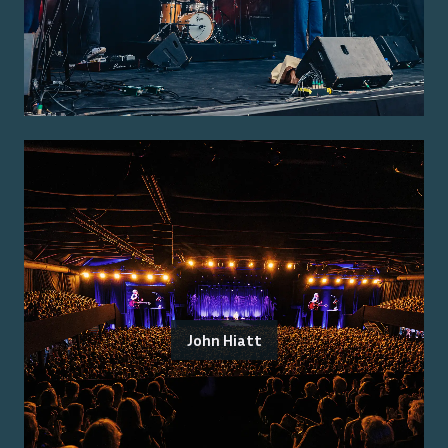
John Hiatt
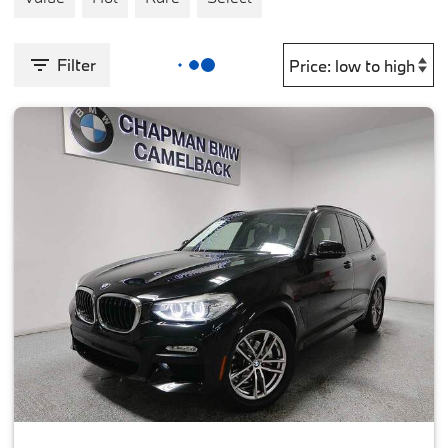
Filter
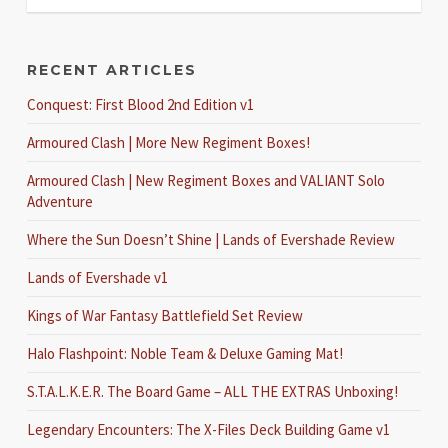
RECENT ARTICLES
Conquest: First Blood 2nd Edition v1
Armoured Clash | More New Regiment Boxes!
Armoured Clash | New Regiment Boxes and VALIANT Solo
Adventure
Where the Sun Doesn’t Shine | Lands of Evershade Review
Lands of Evershade v1
Kings of War Fantasy Battlefield Set Review
Halo Flashpoint: Noble Team & Deluxe Gaming Mat!
S.T.A.L.K.E.R. The Board Game – ALL THE EXTRAS Unboxing!
Legendary Encounters: The X-Files Deck Building Game v1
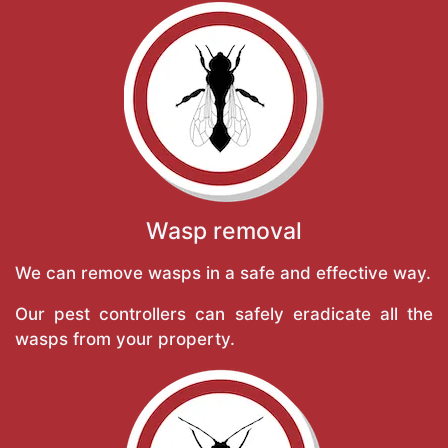
Wasp removal
We can remove wasps in a safe and effective way.
Our pest controllers can safely eradicate all the
wasps from your property.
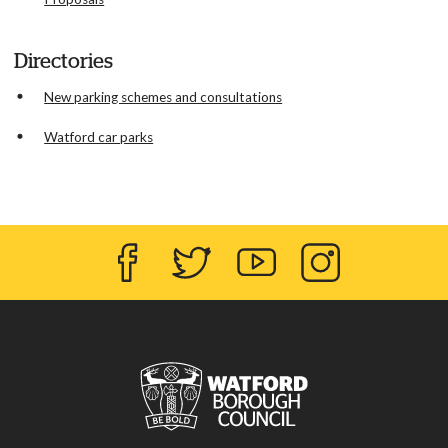
Directories
New parking schemes and consultations
Watford car parks
Facebook
Twitter
YouTube
Instagram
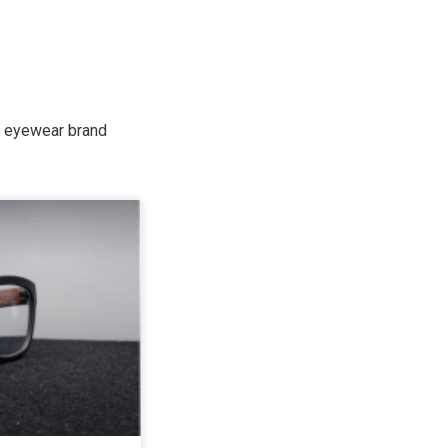
de eyewear brand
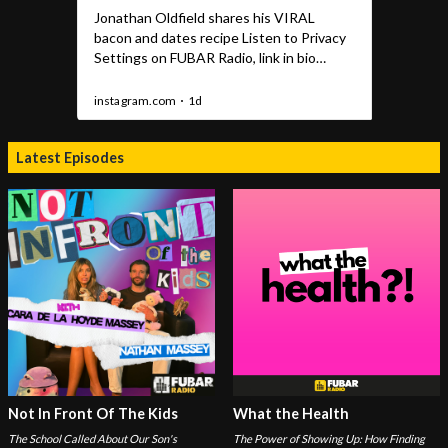
Latest Episodes
Not In Front Of The Kids
What the Health
The School Called About Our Son's
The Power of Showing Up: How Finding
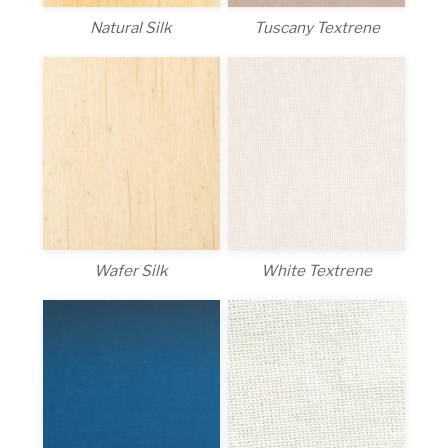
Natural Silk
Tuscany Textrene
White Textrene
Wafer Silk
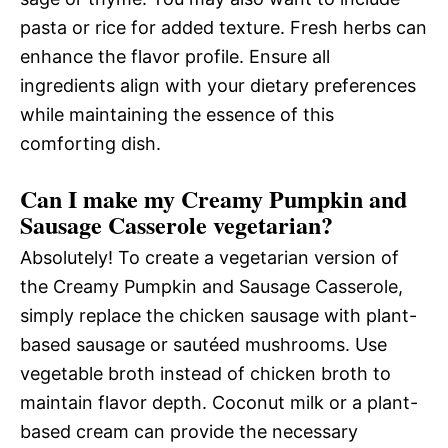
pasta or rice for added texture. Fresh herbs can
enhance the flavor profile. Ensure all
ingredients align with your dietary preferences
while maintaining the essence of this
comforting dish.
Can I make my Creamy Pumpkin and
Sausage Casserole vegetarian?
Absolutely! To create a vegetarian version of
the Creamy Pumpkin and Sausage Casserole,
simply replace the chicken sausage with plant-
based sausage or sautéed mushrooms. Use
vegetable broth instead of chicken broth to
maintain flavor depth. Coconut milk or a plant-
based cream can provide the necessary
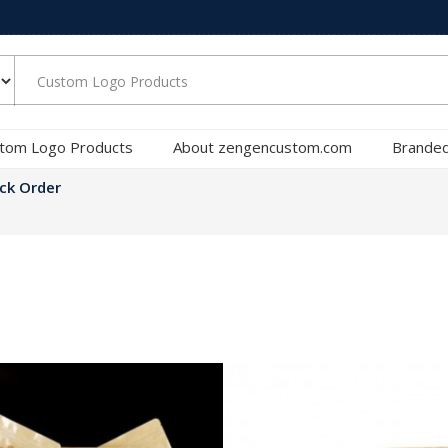
tom Logo Products
About zengencustom.com
Branded
ck Order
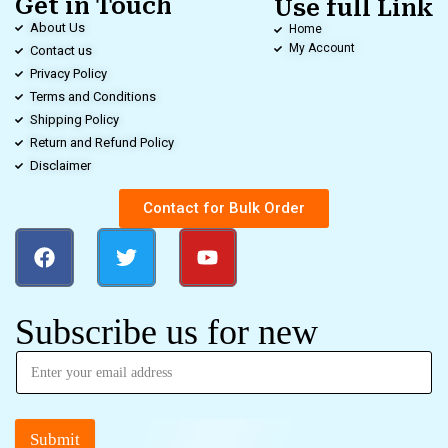
Get in Touch
Use full Link
About Us
Home
My Account
Contact us
Privacy Policy
Terms and Conditions
Shipping Policy
Return and Refund Policy
Disclaimer
Contact for Bulk Order
Subscribe us for new
Submit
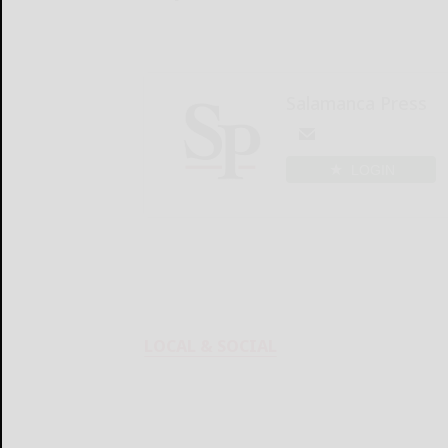
Salamanca Press
LOGIN
LOCAL & SOCIAL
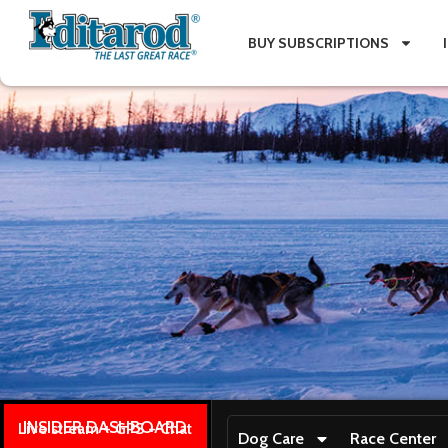
BUY SUBSCRIPTIONS
INSIDER DASHBOARD
Live stream + GPS + Chat
Dog Care
Race Center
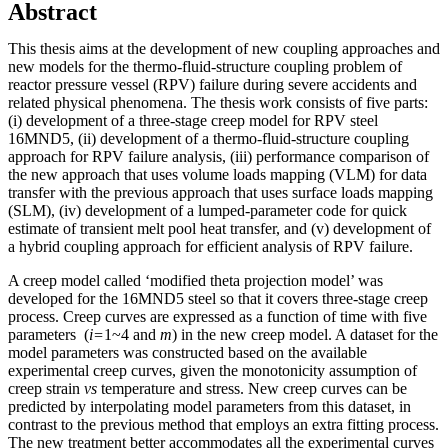
Abstract
This thesis aims at the development of new coupling approaches and
new models for the thermo-fluid-structure coupling problem of
reactor pressure vessel (RPV) failure during severe accidents and
related physical phenomena. The thesis work consists of five parts:
(i) development of a three-stage creep model for RPV steel
16MND5, (ii) development of a thermo-fluid-structure coupling
approach for RPV failure analysis, (iii) performance comparison of
the new approach that uses volume loads mapping (VLM) for data
transfer with the previous approach that uses surface loads mapping
(SLM), (iv) development of a lumped-parameter code for quick
estimate of transient melt pool heat transfer, and (v) development of
a hybrid coupling approach for efficient analysis of RPV failure.
A creep model called ‘modified theta projection model’ was
developed for the 16MND5 steel so that it covers three-stage creep
process. Creep curves are expressed as a function of time with five
parameters (
i=
1~4 and
m
) in the new creep model. A dataset for the
model parameters was constructed based on the available
experimental creep curves, given the monotonicity assumption of
creep strain
vs
temperature and stress. New creep curves can be
predicted by interpolating model parameters from this dataset, in
contrast to the previous method that employs an extra fitting process.
The new treatment better accommodates all the experimental curves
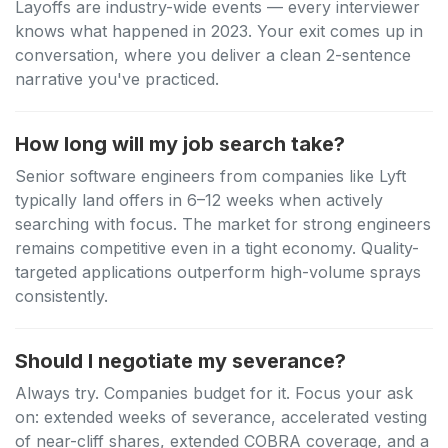
Layoffs are industry-wide events — every interviewer
knows what happened in 2023. Your exit comes up in
conversation, where you deliver a clean 2-sentence
narrative you've practiced.
How long will my job search take?
Senior software engineers from companies like Lyft
typically land offers in 6–12 weeks when actively
searching with focus. The market for strong engineers
remains competitive even in a tight economy. Quality-
targeted applications outperform high-volume sprays
consistently.
Should I negotiate my severance?
Always try. Companies budget for it. Focus your ask
on: extended weeks of severance, accelerated vesting
of near-cliff shares, extended COBRA coverage, and a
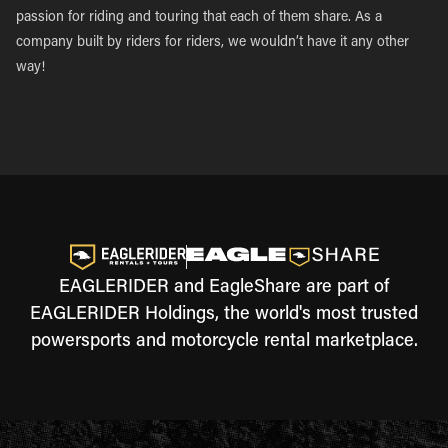
passion for riding and touring that each of them share. As a
company built by riders for riders, we wouldn’t have it any other
way!
EAGLERIDER and EagleShare are part of
EAGLERIDER Holdings, the world's most trusted
powersports and motorcycle rental marketplace.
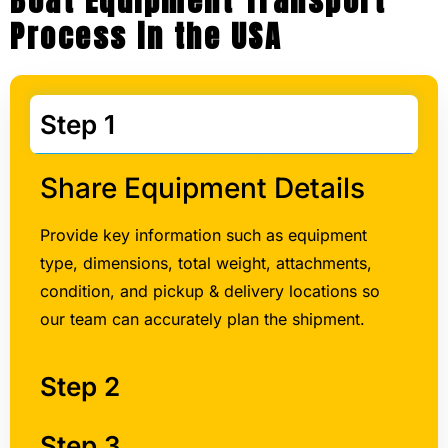
Boat Equipment Transport
Process in the USA
Step 1
Share Equipment Details
Provide key information such as equipment
type, dimensions, total weight, attachments,
condition, and pickup & delivery locations so
our team can accurately plan the shipment.
Step 2
Step 3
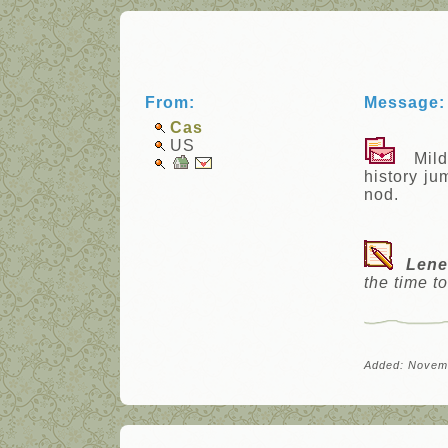
From:
Message:
Cas
US
Mildly
history ju
nod.
Lene
the time t
Added: Novem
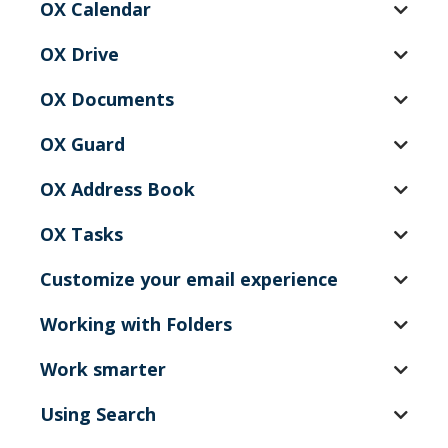
OX Calendar
OX Drive
OX Documents
OX Guard
OX Address Book
OX Tasks
Customize your email experience
Working with Folders
Work smarter
Using Search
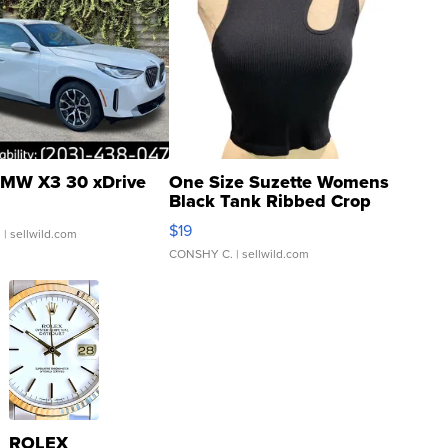
MW X3 30 xDrive
One Size Suzette Womens
Black Tank Ribbed Crop
Asymmetrical ...
$19
.
| sellwild.com
CONSHY C.
| sellwild.com
ROLEX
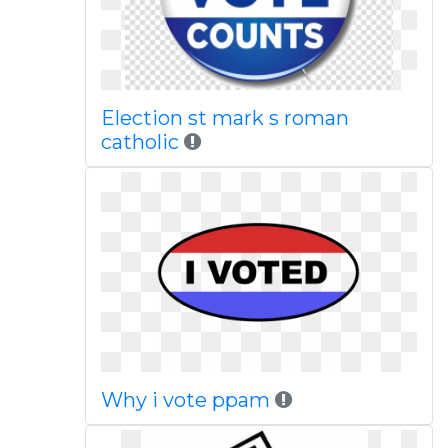
Election st mark s roman
catholic
Why i vote ppam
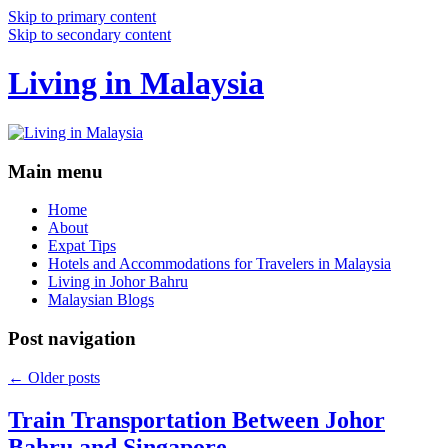
Skip to primary content
Skip to secondary content
Living in Malaysia
Main menu
Home
About
Expat Tips
Hotels and Accommodations for Travelers in Malaysia
Living in Johor Bahru
Malaysian Blogs
Post navigation
←
Older posts
Train Transportation Between Johor
Bahru and Singapore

○ ○ ○ ○ ○

* EXERCISE:
Pictures excluded, transcribe the listing above exactly from the line with "16MND5, (ii) development" through the line with "knows what happened", and no further.

* YOUR SOLUTION:
16MND5, (ii) development of a thermo-fluid-structure coupling
approach for RPV failure analysis, (iii) performance comparison of
the new approach that uses volume loads mapping (VLM) for data
transfer with the previous approach that uses surface loads mapping
(SLM), (iv) development of a lumped-parameter code for quick
estimate of transient melt pool heat transfer, and (v) development of
a hybrid coupling approach for efficient analysis of RPV failure.
A creep model called ‘modified theta projection model’ was
developed for the 16MND5 steel so that it covers three-stage creep
process. Creep curves are expressed as a function of time with five
parameters (
i=
1~4 and
m
) in the new creep model. A dataset for the
model parameters was constructed based on the available
experimental creep curves, given the monotonicity assumption of
creep strain
vs
temperature and stress. New creep curves can be
predicted by interpolating model parameters from this dataset, in
contrast to the previous method that employs an extra fitting process.
The new treatment better accommodates all the experimental curves
Layoffs are industry-wide events — every interviewer
knows what happened in 2023. Your exit comes up in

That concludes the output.